I brushed the snow off the car and headed down toward the beach. Here in Southern Maine you never know if there will be snow right at the shore. Often the closer you get to the great heat sink of the ocean, the thinner the snow gets. Not so yesterday. Even right at the shore, the Beach Roses were well coated. After a half hour or so photographing the snowy marsh and beach, I headed down Route 9A to see what else I could find. By now, the clear sky of the cold front was attempting to push the snow clouds out to sea, and the sky was wonder…with dark clouds breaking up, and light breaking through around the edges. There was not enough snow on the ground to keep me from pulling off at what I call Back Creek Pond #2. It has featured in these posts many times before. It is right by the road, but it has the look of somewhere truly wild in every season.

I framed the winter pond every-which-way, but this is one of my favorites…a low angle with enough zoom to get just the narrow end of the pond and a patch of that wonderful sky…with the snow laden trees overhanging the frosted ice. The branch hanging in from the top, far from spoiling the image, adds a vital element to the composition (at least to my eye, there will undoubtedly be those who see it differently).

Samsung Smart Camera WB800F in Smart Auto. ISO 100 @ 1/320th @ f3.9. 50mm equivalent field of view. Processed in Snapseed on the Samsung Galaxy Note 10.1 2014 using the HDR Scene filter, some Ambiance and Shadow Control under Tune Image, and both Sharpening and Structure under Detail.

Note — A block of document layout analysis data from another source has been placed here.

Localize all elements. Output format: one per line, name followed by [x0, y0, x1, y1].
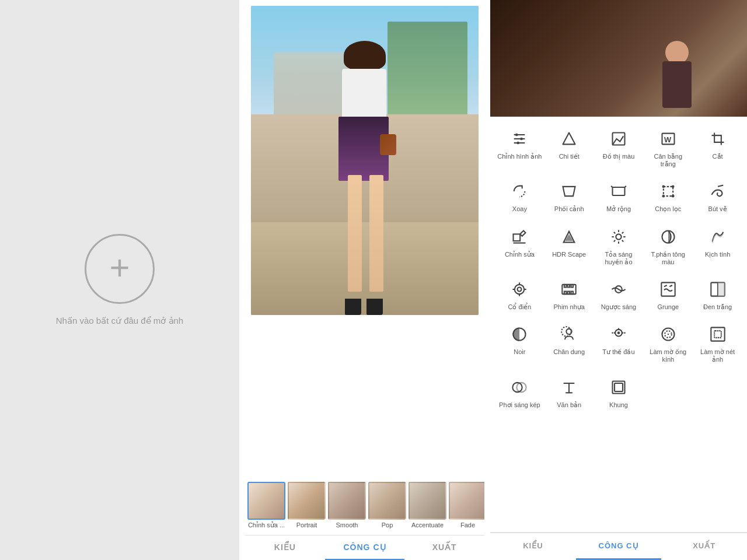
phoi-canh-icon	[557, 180, 581, 203]
tool-label-xoay: Xoay	[512, 205, 527, 213]
tool-grunge[interactable]: Grunge	[643, 273, 693, 316]
tool-xoay[interactable]: Xoay	[495, 175, 544, 218]
svg-marker-6	[563, 133, 575, 145]
svg-rect-66	[714, 331, 721, 338]
svg-point-17	[662, 195, 665, 198]
center-nav-côngcụ[interactable]: CÔNG CỤ	[325, 536, 405, 560]
den-trang-icon	[706, 278, 729, 301]
tool-label-hdr-scape: HDR Scape	[552, 251, 586, 258]
tool-mo-rong[interactable]: Mở rộng	[594, 175, 644, 218]
tool-chinh-hinh-anh[interactable]: Chỉnh hình ảnh	[495, 123, 544, 173]
center-nav-xuất[interactable]: XUẤT	[404, 536, 484, 560]
svg-rect-14	[664, 187, 673, 196]
plus-icon: +	[109, 250, 130, 285]
thumbnail-label-5: Fade	[460, 522, 475, 528]
phoi-sang-kep-icon	[508, 376, 531, 399]
svg-line-50	[664, 285, 667, 286]
thumbnail-item-0[interactable]: Chỉnh sửa ...	[247, 482, 285, 529]
svg-line-12	[611, 186, 612, 187]
grunge-icon	[657, 278, 680, 301]
thumbnail-item-1[interactable]: Portrait	[288, 482, 326, 529]
van-ban-icon	[557, 376, 581, 399]
tool-label-chi-tiet: Chi tiết	[559, 153, 580, 160]
tool-label-van-ban: Văn bản	[557, 401, 581, 409]
thumbnail-strip: Chỉnh sửa ...PortraitSmoothPopAccentuate…	[245, 477, 484, 531]
thumbnail-item-4[interactable]: Accentuate	[409, 482, 446, 529]
thumbnail-item-2[interactable]: Smooth	[328, 482, 366, 529]
tool-co-dien[interactable]: Cổ điển	[495, 273, 544, 316]
tool-van-ban[interactable]: Văn bản	[544, 371, 594, 414]
tool-den-trang[interactable]: Đen trắng	[693, 273, 742, 316]
right-nav-xuất[interactable]: XUẤT	[661, 533, 747, 560]
open-photo-text: Nhấn vào bất cứ đâu để mở ảnh	[56, 316, 183, 326]
khung-icon	[607, 376, 630, 399]
svg-rect-45	[564, 291, 567, 294]
cat-icon	[706, 127, 729, 150]
tool-khung[interactable]: Khung	[594, 371, 644, 414]
thumbnail-image-5	[449, 482, 484, 520]
tool-label-chinh-sua: Chỉnh sửa	[505, 251, 535, 258]
svg-point-15	[662, 186, 665, 188]
tool-kich-tinh[interactable]: Kịch tính	[693, 220, 742, 271]
right-nav-kiểu[interactable]: KIỂU	[490, 533, 576, 560]
co-dien-icon	[508, 278, 531, 301]
tool-tphan-tong-mau[interactable]: T.phần tông màu	[643, 220, 693, 271]
svg-rect-43	[568, 285, 570, 288]
tool-chinh-sua[interactable]: Chỉnh sửa	[495, 220, 544, 271]
svg-line-51	[669, 285, 672, 286]
tool-label-grunge: Grunge	[657, 303, 679, 311]
tool-chi-tiet[interactable]: Chi tiết	[544, 123, 594, 173]
tool-label-nguoc-sang: Ngược sáng	[601, 303, 636, 311]
thumbnail-item-5[interactable]: Fade	[449, 482, 484, 529]
tool-phim-nhua[interactable]: Phim nhựa	[544, 273, 594, 316]
chan-dung-icon	[557, 323, 581, 346]
tool-label-noir: Noir	[514, 348, 525, 356]
tool-hdr-scape[interactable]: HDR Scape	[544, 220, 594, 271]
add-photo-button[interactable]: +	[85, 234, 155, 304]
tool-label-cat: Cắt	[713, 153, 723, 160]
tool-cat[interactable]: Cắt	[693, 123, 742, 173]
tools-grid: Chỉnh hình ảnhChi tiếtĐồ thị màuWCân bằn…	[490, 117, 747, 532]
svg-line-30	[614, 232, 615, 233]
tool-nguoc-sang[interactable]: Ngược sáng	[594, 273, 644, 316]
tool-toa-sang-huyen-ao[interactable]: Tỏa sáng huyền ảo	[594, 220, 644, 271]
thumbnail-item-3[interactable]: Pop	[368, 482, 406, 529]
nguoc-sang-icon	[607, 278, 630, 301]
svg-rect-65	[711, 327, 724, 341]
tool-do-thi-mau[interactable]: Đồ thị màu	[594, 123, 644, 173]
svg-line-13	[624, 186, 626, 187]
tool-noir[interactable]: Noir	[495, 318, 544, 368]
svg-line-33	[614, 240, 615, 241]
svg-point-64	[668, 334, 669, 335]
tool-label-mo-rong: Mở rộng	[606, 205, 631, 213]
svg-point-25	[616, 234, 621, 239]
tool-tu-the-dau[interactable]: Tư thế đầu	[594, 318, 644, 368]
kich-tinh-icon	[706, 225, 729, 249]
thumbnail-label-1: Portrait	[296, 522, 317, 528]
tool-label-co-dien: Cổ điển	[508, 303, 532, 311]
thumbnail-label-4: Accentuate	[411, 522, 444, 528]
tool-lam-mo-net-anh[interactable]: Làm mờ nét ảnh	[693, 318, 742, 368]
svg-rect-73	[615, 383, 623, 391]
phim-nhua-icon	[557, 278, 581, 301]
right-panel: Chỉnh hình ảnhChi tiếtĐồ thị màuWCân bằn…	[490, 0, 747, 560]
center-nav-kiểu[interactable]: KIỂU	[245, 536, 325, 560]
chon-loc-icon	[657, 180, 680, 203]
tool-can-bang-trang[interactable]: WCân bằng trắng	[643, 123, 693, 173]
tool-phoi-canh[interactable]: Phối cảnh	[544, 175, 594, 218]
center-bottom-nav: KIỂUCÔNG CỤXUẤT	[245, 535, 484, 560]
tool-lam-mo-ong-kinh[interactable]: Làm mờ ống kính	[643, 318, 693, 368]
tool-phoi-sang-kep[interactable]: Phơi sáng kép	[495, 371, 544, 414]
tu-the-dau-icon	[607, 323, 630, 346]
chinh-hinh-anh-icon	[508, 127, 531, 150]
thumbnail-image-1	[288, 482, 326, 520]
tool-but-ve[interactable]: Bút vẽ	[693, 175, 742, 218]
right-nav-côngcụ[interactable]: CÔNG CỤ	[576, 533, 662, 560]
tool-chan-dung[interactable]: Chân dung	[544, 318, 594, 368]
lam-mo-ong-kinh-icon	[657, 323, 680, 346]
svg-rect-42	[564, 285, 567, 288]
tool-label-phim-nhua: Phim nhựa	[553, 303, 584, 311]
chi-tiet-icon	[557, 127, 581, 150]
tool-chon-loc[interactable]: Chọn lọc	[643, 175, 693, 218]
mo-rong-icon	[607, 180, 630, 203]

And for the Sunday Thought: Photography, making images, is one of the primary ways I connect with the world around me, and Photography, sharing those images, is one of the primary ways I connect with the larger social world of like minds and kindred spirits…but it is more than that. While I can, in any moment of true consciousness, see through to the spirit that animates the world around me, the spirit I share with all that lives and all that is…when I have a camera in my hand I am, just by the nature of my photographic intention, forced to do so. After all, when all is said and done, that spirit is what I am trying to capture…that spirit that is all in all and is always expressed as beauty…whether in a still winter pond, or a close up of a bird foraging berries, or in the faces of realatives. In that way, the camera is my crutch. With it I walk in a world of wonder where too often I only crawl. And that is okay. I am not at all ashamed of needing a crutch to walk. And, if you will, the camera is also my basket…it allows me to gather and share some of the walking wonder in a world were we all, where all of us, too often only crawl.

To touch the creative spirit of all that is…to share that touch with my fellows…that is what life is…that is what makes life worth living.

And I am thankful for the privilege of doing it, this morning. I am thankful for my crutch…for the camera and tablet and software of my current imaging process. I am thankful for the world of like minds and kindred spirits that I have found on Google+, and Facebook, and Twitter, and in the blog-sphere. But mostly I am thankful for the spirit that is, in however small a way, me in this moment, and that is beauty in all that is. To be part of that beauty. That is what life is…that is what makes life worth living.

So I give you a still pond in winter, with snowy pines overhanging, and light breaking through the heavy sky. Certainly that is enough.

Happy Sunday!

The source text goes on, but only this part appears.